Shortest Transformation Sequence

Given two words, start and end, and a dictionary containing an array of words, return the length of the shortest transformation sequence to transform start to end. A transformation sequence is a series of words in which:

Each word differs from the preceding word by exactly one letter.
Each word in the sequence exists in the dictionary.
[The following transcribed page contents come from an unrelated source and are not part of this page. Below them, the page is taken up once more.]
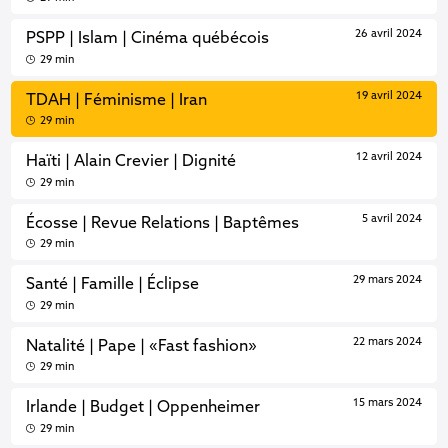
26 avril 2024
PSPP | Islam | Cinéma québécois
29 min
19 avril 2024
TDAH | Féminisme | Iran
29 min
12 avril 2024
Haïti | Alain Crevier | Dignité
29 min
5 avril 2024
Écosse | Revue Relations | Baptêmes
29 min
29 mars 2024
Santé | Famille | Éclipse
29 min
22 mars 2024
Natalité | Pape | «Fast fashion»
29 min
15 mars 2024
Irlande | Budget | Oppenheimer
29 min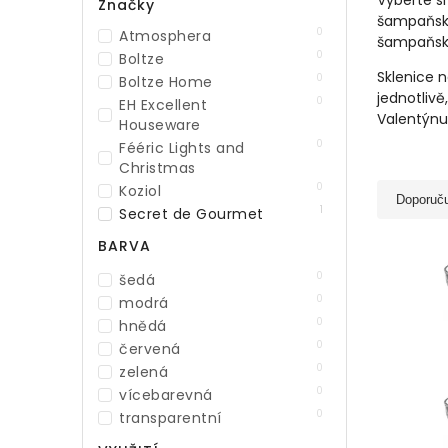
Vyberte s
Značky
šampaňské
0
Atmosphera
šampaňské
0
Boltze
Sklenice n
0
Boltze Home
jednotliv
0
EH Excellent
Valentýnu
Houseware
0
Fééric Lights and
Christmas
0
Koziol
Doporuč
1
Secret de Gourmet
0
Vivalto
BARVA
0
Zeller
0
šedá
0
modrá
0
hnědá
0
červená
0
zelená
0
vícebarevná
0
transparentní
If no such transformation sequence exists, return 0.

Example:

Input: start = 'red', end = 'hit',
       dictionary = [
            'red', 'bed', 'hat', 'rod', 'rad', 'rat', 'hit', 'bad', 'bat'
       ]
Output: 5

Constraints:

All words are the same length.
All words contain only lowercase English letters.
The dictionary contains no duplicate words.

Intuition

In a transformation sequence, each transformation involves changing one letter of a word to get another word. Consider the following example:

We know our transformation sequence should start with the word “red”, but how can we identify subsequent words in the sequence? The words that could immediately follow “red” are “bed”, “rad”, or “rod”, since each differs from “red” by one letter:

Similarly, we can make a direct connection between each word and its one-letter-off neighbors:

This structure resembles a graph, indicating that finding the shortest transformation sequence involves finding the shortest path in this graph from the start node (“red”) to the end node (“hit”):

Finding the shortest path
When tasked with a graph problem that involves finding the shortest path between two nodes, BFS should come to mind. From the start node, BFS works by exploring all neighbors at a distance of 1 from the start node, followed by exploring nodes at a distance of 2, and so on. This means that once we find the end node, we’ve reached it via the shortest possible distance.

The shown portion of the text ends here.